**What to work on:** What lines below mention the word "平一中一"? Copy each one.

**The records:**
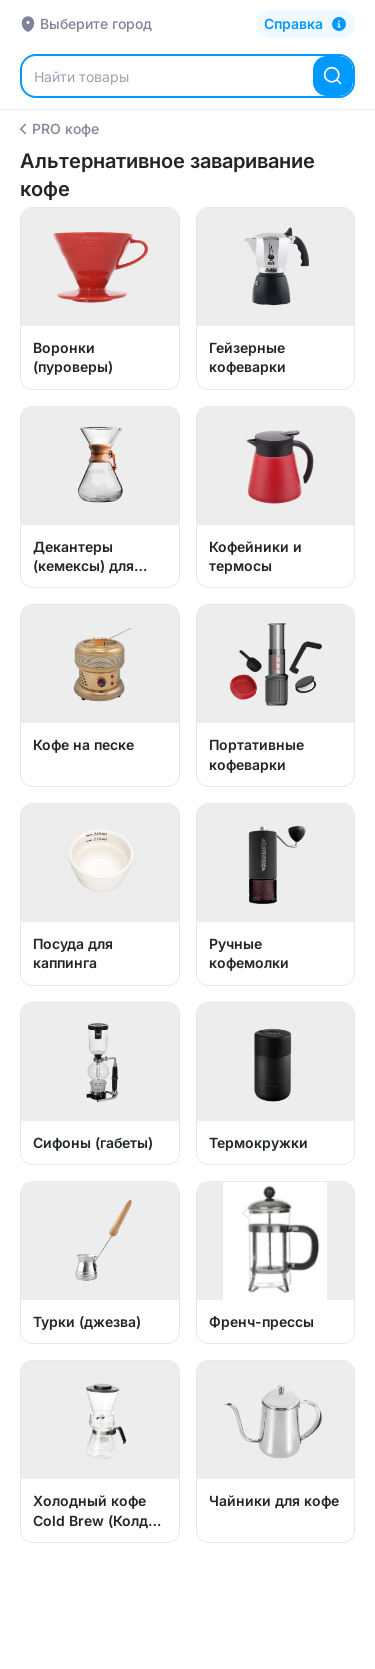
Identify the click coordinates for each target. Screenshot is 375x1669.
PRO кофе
* * *
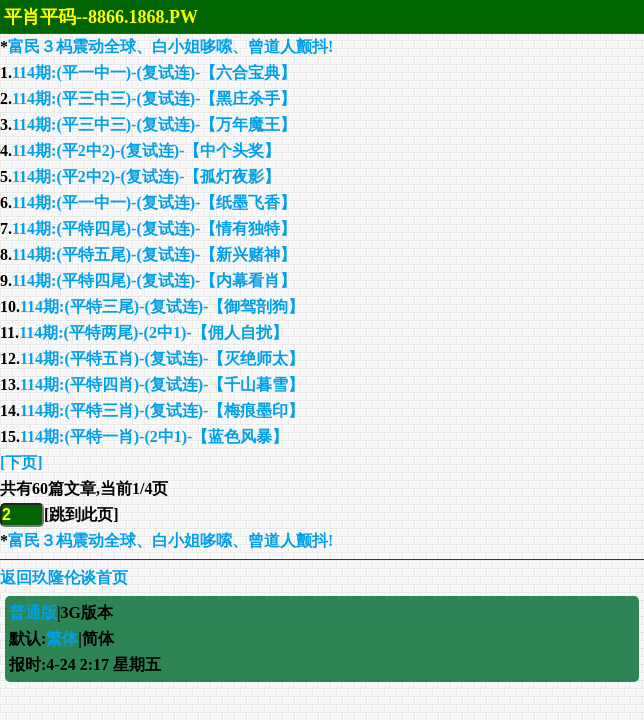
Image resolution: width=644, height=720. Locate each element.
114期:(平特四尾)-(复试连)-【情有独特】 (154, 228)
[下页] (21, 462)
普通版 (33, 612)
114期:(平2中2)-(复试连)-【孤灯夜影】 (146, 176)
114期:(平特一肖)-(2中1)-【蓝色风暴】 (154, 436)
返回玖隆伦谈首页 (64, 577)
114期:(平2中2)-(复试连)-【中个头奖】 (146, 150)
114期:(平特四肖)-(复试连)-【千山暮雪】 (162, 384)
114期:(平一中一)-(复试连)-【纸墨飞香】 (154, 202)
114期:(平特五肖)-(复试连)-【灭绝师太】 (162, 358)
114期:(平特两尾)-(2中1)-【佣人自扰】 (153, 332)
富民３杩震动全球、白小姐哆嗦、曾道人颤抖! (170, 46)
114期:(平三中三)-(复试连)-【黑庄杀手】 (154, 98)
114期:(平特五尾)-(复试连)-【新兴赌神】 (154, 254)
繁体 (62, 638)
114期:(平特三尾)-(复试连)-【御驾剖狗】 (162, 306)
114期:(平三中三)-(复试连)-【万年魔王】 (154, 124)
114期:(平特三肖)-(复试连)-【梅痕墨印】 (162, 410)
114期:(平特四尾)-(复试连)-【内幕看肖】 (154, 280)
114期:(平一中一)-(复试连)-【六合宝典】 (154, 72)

**Solution:**
114期:(平一中一)-(复试连)-【纸墨飞香】 (154, 202)
114期:(平一中一)-(复试连)-【六合宝典】 (154, 72)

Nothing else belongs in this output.